We examine how firm-level exposure to climate change affects corporate financial policies using a large international sample of publicly listed firms from 34 countries. Employing a forward-looking, disclosure-based measure of climate change exposure, we find that firms with greater climate exposure hold more cash, use less leverage, and pay lower dividends. These effects are economically significant, robust across various specifications, and have become stronger following the Paris Agreement, consistent with increased regulatory and transition risk. We identify three channels through which climate exposure influences financial policy.

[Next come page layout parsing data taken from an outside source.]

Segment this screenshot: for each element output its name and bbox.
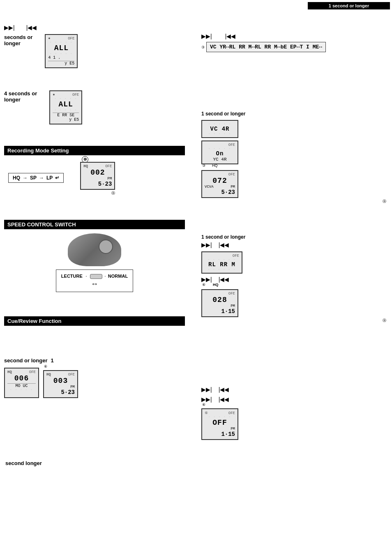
- al-set-off: OFE: [233, 254, 239, 258]
- speed-control-bar: SPEED CONTROL SWITCH LECTURE · · NORMAL …: [4, 220, 185, 292]
- off-circle-6: ⑥: [202, 403, 205, 407]
- lcd-1: ● OFE · · · · · ALL · · · · · 4 1 . y E5: [45, 34, 78, 68]
- al-set2-main: 028: [205, 296, 235, 304]
- al-set2-pm: PM: [205, 304, 235, 308]
- off-rew-2[interactable]: |◀◀: [219, 396, 229, 403]
- dot-sep: ·: [104, 273, 106, 279]
- cue-review-title: Cue/Review Function: [4, 316, 185, 326]
- off-lcd: ⑥ OFE · · · · · OFF PM 1·15: [201, 408, 238, 440]
- erase-off: OFE: [72, 93, 79, 97]
- circle-a-rec: ⓐ: [80, 191, 115, 196]
- al2-top: OFE: [205, 143, 235, 147]
- al-dots-1: · · · · ·: [205, 122, 235, 126]
- erase-label-group: 4 seconds or longer: [4, 90, 37, 103]
- lr-arrow: ↔: [61, 280, 128, 288]
- cue-pm: PM: [46, 385, 75, 389]
- cue-dots-1: · · · · ·: [7, 388, 36, 391]
- alarm-rew-2[interactable]: |◀◀: [219, 276, 229, 283]
- cue-lcd-bot-wrapper: ⑥ HQ OFE 003 PM 5·23: [43, 368, 78, 398]
- lcd-erase: ● OFE · · · · · ALL · · · · · E RR SE y …: [49, 90, 82, 124]
- seq-rew[interactable]: |◀◀: [225, 33, 236, 39]
- lcd-yes: y E5: [48, 61, 74, 66]
- circle-6-cue: ⑥: [44, 364, 47, 368]
- second-longer-text: second longer: [5, 460, 141, 466]
- al-set2-circle6: ⑥: [202, 283, 205, 287]
- alarm-lcd-2: OFE · · · · · On YC 4R: [201, 140, 238, 164]
- al3-top: OFE: [205, 173, 235, 177]
- rec-main: 002: [83, 168, 112, 177]
- erase-dot: ●: [53, 93, 55, 97]
- cue-review-bar: Cue/Review Function: [4, 316, 185, 328]
- al-set-dots-t: · · · · · ·: [205, 258, 239, 261]
- al-set-dots-b: · · · · · ·: [205, 268, 239, 271]
- page: 1 second or longer ▶▶| |◀◀ seconds or lo…: [0, 0, 392, 555]
- lp-label: LP: [46, 175, 53, 181]
- alarm-ff-2[interactable]: ▶▶|: [201, 276, 212, 283]
- erase-group: 4 seconds or longer ● OFE · · · · · ALL …: [4, 90, 185, 124]
- cue-off-2: OFE: [68, 373, 75, 377]
- seconds-or-label: seconds or: [4, 34, 32, 40]
- cue-lcd-bot: HQ OFE 003 PM 5·23: [43, 370, 78, 398]
- al3-pm: PM: [231, 185, 235, 189]
- alarm-lcds: · · · · · VC 4R · · · · · OFE · · · · · …: [201, 120, 386, 204]
- off-circle-small: ⑥: [205, 411, 208, 415]
- ff-button[interactable]: ▶▶|: [4, 24, 15, 31]
- hq-sp-lp-flow: HQ → SP → LP ↵: [8, 173, 64, 183]
- off-pm: PM: [205, 427, 235, 431]
- al2-dots-t: · · · · ·: [205, 147, 235, 150]
- alarm-set-lcd-2: OFE 028 PM 1·15: [201, 289, 238, 317]
- second-or-longer: second or longer: [4, 357, 47, 364]
- seq-ff[interactable]: ▶▶|: [201, 33, 212, 39]
- cue-hq-2: HQ: [46, 373, 51, 377]
- normal-label: NORMAL: [108, 274, 128, 279]
- al3-circle-3: ③: [202, 164, 205, 168]
- al-set2-top: OFE: [205, 292, 235, 296]
- alarm-ff[interactable]: ▶▶|: [201, 242, 212, 248]
- lcd-erase-top: ● OFE: [53, 93, 79, 97]
- alarm-lcd-3: OFE 072 VCVA PM 5·23: [201, 170, 238, 198]
- longer-label: longer: [4, 40, 32, 46]
- seq-circle-3: ③: [201, 45, 205, 49]
- sp-label: SP: [30, 175, 37, 181]
- cue-lcds: HQ OFE 006 MO UC · · · · · ⑥ HQ OFE 003 …: [4, 368, 185, 398]
- al3-circle-a: ⓐ: [201, 199, 386, 204]
- seq-buttons: ▶▶| |◀◀: [201, 33, 386, 39]
- cue-review-content: second or longer 1 HQ OFE 006 MO UC · · …: [4, 357, 185, 398]
- rew-button[interactable]: |◀◀: [26, 24, 37, 31]
- al-set2-hq: HQ: [213, 283, 219, 287]
- seq-line: ③ VC YR↔RL RR M↔RL RR M↔bE EP↔T I ME↔: [201, 42, 386, 52]
- al-set-top: OFE: [205, 254, 239, 258]
- al2-off2: OFE: [228, 143, 235, 147]
- al-set2-time: 1·15: [205, 308, 235, 315]
- dot-indicator: ●: [48, 37, 50, 41]
- erase-dots-top: · · · · ·: [53, 97, 79, 100]
- al2-main: On: [205, 150, 235, 157]
- off-rew-1[interactable]: |◀◀: [219, 386, 229, 393]
- alarm-set-lcd-2-wrapper: ⑥ HQ OFE 028 PM 1·15 ⓐ: [201, 286, 386, 323]
- lcd-sub-row: 4 1 .: [48, 55, 74, 60]
- alarm-set-buttons: ▶▶| |◀◀: [201, 242, 386, 248]
- switch-graphic: [90, 274, 102, 279]
- alarm-lcd-3-wrapper: ③ HQ OFE 072 VCVA PM 5·23 ⓐ: [201, 167, 386, 204]
- erase-main: ALL: [53, 100, 79, 108]
- right-1sec-label: 1 second or longer: [201, 111, 386, 117]
- right-alarm-section: 1 second or longer · · · · · VC 4R · · ·…: [201, 111, 386, 204]
- hq-label: HQ: [13, 175, 20, 181]
- alarm-set-lcd-1: OFE · · · · · · RL RR M · · · · · ·: [201, 251, 386, 274]
- alarm-set-title: 1 second or longer: [201, 234, 386, 240]
- lcd-dots-top: · · · · ·: [48, 41, 74, 44]
- al-set2-off: OFE: [228, 292, 235, 296]
- off-ff-2[interactable]: ▶▶|: [201, 396, 212, 403]
- cue-hq-1: HQ: [7, 370, 12, 374]
- off-ff-1[interactable]: ▶▶|: [201, 386, 212, 393]
- al3-vcva: VCVA: [205, 185, 214, 189]
- erase-lcd: ● OFE · · · · · ALL · · · · · E RR SE y …: [49, 90, 82, 124]
- seconds-section: seconds or longer ● OFE · · · · · ALL · …: [4, 34, 185, 68]
- alarm-rew[interactable]: |◀◀: [219, 242, 229, 248]
- cue-main-1: 006: [7, 374, 36, 382]
- top-right-seq-section: ▶▶| |◀◀ ③ VC YR↔RL RR M↔RL RR M↔bE EP↔T …: [201, 33, 386, 52]
- recording-lcd: HQ OFE 002 PM 5·23: [80, 162, 115, 190]
- cue-step-1: second or longer 1: [4, 357, 185, 364]
- erase-middle: E RR SE: [53, 113, 79, 117]
- device-wheel: [99, 240, 113, 254]
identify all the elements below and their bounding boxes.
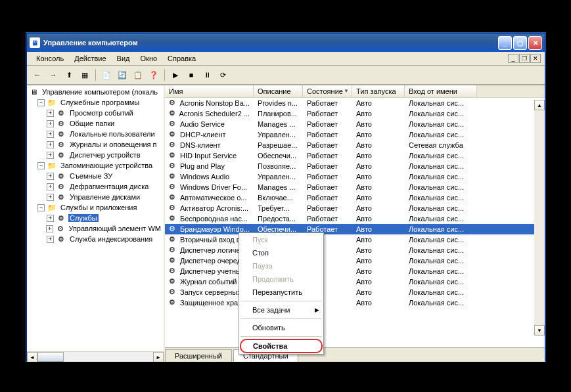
service-row[interactable]: ⚙Вторичный вход в АвтоЛокальная сис... [165, 234, 545, 245]
tree-item[interactable]: +⚙Управление дисками [28, 192, 162, 202]
tree-item[interactable]: +⚙Журналы и оповещения п [28, 139, 162, 150]
back-button[interactable]: ← [30, 68, 45, 82]
tree-group[interactable]: −📁Запоминающие устройства [28, 160, 162, 171]
help-button[interactable]: ❓ [147, 68, 161, 82]
scroll-right-icon[interactable]: ► [153, 352, 164, 362]
collapse-icon[interactable]: − [37, 204, 45, 211]
play-button[interactable]: ▶ [168, 68, 183, 82]
tree-item[interactable]: +⚙Управляющий элемент WM [28, 223, 162, 234]
gear-icon: ⚙ [169, 298, 178, 307]
tree-group[interactable]: −📁Службы и приложения [28, 202, 162, 213]
expand-icon[interactable]: + [47, 236, 54, 243]
service-row[interactable]: ⚙Acronis Nonstop Ba...Provides n...Работ… [165, 98, 545, 108]
expand-icon[interactable]: + [47, 152, 54, 159]
ctx-stop[interactable]: Стоп [239, 246, 323, 259]
service-row[interactable]: ⚙Запуск серверных АвтоЛокальная сис... [165, 287, 545, 297]
restart-button[interactable]: ⟳ [216, 68, 230, 82]
ctx-refresh[interactable]: Обновить [239, 321, 323, 334]
tree-item[interactable]: +⚙Просмотр событий [28, 108, 162, 118]
menu-help[interactable]: Справка [162, 53, 201, 64]
service-row[interactable]: ⚙Диспетчер учетны АвтоЛокальная сис... [165, 266, 545, 276]
ctx-all-tasks[interactable]: Все задачи▶ [239, 303, 323, 316]
export-button[interactable]: 📋 [131, 68, 145, 82]
expand-icon[interactable]: + [47, 120, 54, 127]
col-name[interactable]: Имя [165, 85, 254, 97]
expand-icon[interactable]: + [47, 173, 54, 180]
col-logon[interactable]: Вход от имени [405, 85, 477, 97]
service-row[interactable]: ⚙HID Input ServiceОбеспечи...РаботаетАвт… [165, 150, 545, 161]
titlebar[interactable]: 🖥 Управление компьютером _ ▢ ✕ [27, 33, 545, 52]
context-menu: Пуск Стоп Пауза Продолжить Перезапустить… [239, 232, 324, 355]
collapse-icon[interactable]: − [37, 162, 45, 169]
mdi-minimize[interactable]: _ [508, 54, 518, 63]
menu-console[interactable]: Консоль [31, 53, 69, 64]
expand-icon[interactable]: + [46, 225, 53, 232]
tree-item[interactable]: +⚙Общие папки [28, 118, 162, 129]
tree-item[interactable]: +⚙Диспетчер устройств [28, 150, 162, 160]
scroll-left-icon[interactable]: ◄ [27, 352, 37, 362]
menu-action[interactable]: Действие [69, 53, 111, 64]
expand-icon[interactable]: + [47, 131, 54, 138]
gear-icon: ⚙ [169, 130, 178, 139]
service-row[interactable]: ⚙Беспроводная нас...Предоста...РаботаетА… [165, 213, 545, 224]
ctx-resume[interactable]: Продолжить [239, 272, 323, 286]
service-row[interactable]: ⚙Windows AudioУправлен...РаботаетАвтоЛок… [165, 171, 545, 182]
expand-icon[interactable]: + [47, 194, 54, 201]
service-row[interactable]: ⚙DNS-клиентРазрешае...РаботаетАвтоСетева… [165, 140, 545, 150]
mdi-restore[interactable]: ❐ [519, 54, 530, 63]
stop-button[interactable]: ■ [184, 68, 198, 82]
tree-root[interactable]: 🖥Управление компьютером (локаль [28, 87, 162, 97]
service-row[interactable]: ⚙Активатор Acronis:...Требует...Работает… [165, 203, 545, 213]
up-button[interactable]: ⬆ [62, 68, 76, 82]
gear-icon: ⚙ [169, 151, 178, 160]
collapse-icon[interactable]: − [37, 99, 45, 106]
list-vscrollbar[interactable]: ▲ ▼ [534, 100, 545, 336]
service-row[interactable]: ⚙Диспетчер очеред АвтоЛокальная сис... [165, 255, 545, 266]
pause-button[interactable]: ⏸ [200, 68, 214, 82]
service-row[interactable]: ⚙Audio ServiceManages ...РаботаетАвтоЛок… [165, 119, 545, 129]
service-row[interactable]: ⚙Брандмауэр Windo...Обеспечи...РаботаетА… [165, 224, 545, 234]
scroll-down-icon[interactable]: ▼ [534, 325, 545, 336]
tree-item[interactable]: +⚙Съемные ЗУ [28, 171, 162, 181]
col-start[interactable]: Тип запуска [352, 85, 405, 97]
col-desc[interactable]: Описание [254, 85, 303, 97]
tree-item[interactable]: +⚙Служба индексирования [28, 234, 162, 244]
ctx-pause[interactable]: Пауза [239, 259, 323, 272]
ctx-restart[interactable]: Перезапустить [239, 286, 323, 299]
service-row[interactable]: ⚙Acronis Scheduler2 ...Планиров...Работа… [165, 108, 545, 119]
menu-view[interactable]: Вид [112, 53, 135, 64]
expand-icon[interactable]: + [47, 110, 54, 117]
ctx-properties[interactable]: Свойства [240, 339, 323, 353]
service-row[interactable]: ⚙DHCP-клиентУправлен...РаботаетАвтоЛокал… [165, 129, 545, 140]
forward-button[interactable]: → [46, 68, 60, 82]
refresh-button[interactable]: 🔄 [115, 68, 129, 82]
tree-panel: 🖥Управление компьютером (локаль−📁Служебн… [27, 85, 165, 362]
close-button[interactable]: ✕ [528, 36, 542, 50]
expand-icon[interactable]: + [47, 183, 54, 190]
scroll-up-icon[interactable]: ▲ [534, 100, 545, 110]
ctx-start[interactable]: Пуск [239, 233, 323, 246]
scroll-thumb[interactable] [37, 352, 64, 362]
menu-window[interactable]: Окно [135, 53, 163, 64]
service-row[interactable]: ⚙Windows Driver Fo...Manages ...Работает… [165, 182, 545, 192]
tree-item[interactable]: +⚙Дефрагментация диска [28, 181, 162, 192]
service-row[interactable]: ⚙Plug and PlayПозволяе...РаботаетАвтоЛок… [165, 161, 545, 171]
tree-item[interactable]: +⚙Службы [28, 213, 162, 223]
tree-item[interactable]: +⚙Локальные пользователи [28, 129, 162, 139]
item-icon: ⚙ [56, 119, 66, 128]
tree-hscrollbar[interactable]: ◄ ► [27, 351, 164, 362]
expand-icon[interactable]: + [47, 215, 54, 222]
expand-icon[interactable]: + [47, 141, 54, 148]
maximize-button[interactable]: ▢ [513, 36, 527, 50]
properties-button[interactable]: 📄 [99, 68, 114, 82]
tab-extended[interactable]: Расширенный [165, 349, 232, 362]
service-row[interactable]: ⚙Защищенное хран АвтоЛокальная сис... [165, 297, 545, 308]
service-row[interactable]: ⚙Автоматическое о...Включае...РаботаетАв… [165, 192, 545, 203]
show-hide-button[interactable]: ▦ [78, 68, 92, 82]
col-state[interactable]: Состояние▼ [303, 85, 352, 97]
service-row[interactable]: ⚙Журнал событийАвтоЛокальная сис... [165, 276, 545, 287]
service-row[interactable]: ⚙Диспетчер логиче АвтоЛокальная сис... [165, 245, 545, 255]
tree-group[interactable]: −📁Служебные программы [28, 97, 162, 108]
mdi-close[interactable]: ✕ [530, 54, 541, 63]
minimize-button[interactable]: _ [498, 36, 512, 50]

Climate-exposed firms exhibit higher cash-flow volatility, face tighter external financing conditions, and reduce irreversible investment. Consistent with these mechanisms, the effects are amplified for firms with higher operating volatility, greater reliance on bank financing, and more irreversible capital structures. Cross-country analyses reveal that the impact of climate exposure is stronger in countries with more developed financial markets, stricter climate policies, and higher institutional quality. Overall, our results demonstrate that climate change is a persistent source of risk that induces precautionary adjustments across multiple corporate financial margins.

Suggested Citation

  • Nguyen, Tung D. & Gregoriou, Andros & Duong, Kiet Tuan & Le, Huong, 2026. "Climate change exposure and precautionary financial policy: Cross-country evidence," Global Finance Journal, Elsevier, vol. 70(C).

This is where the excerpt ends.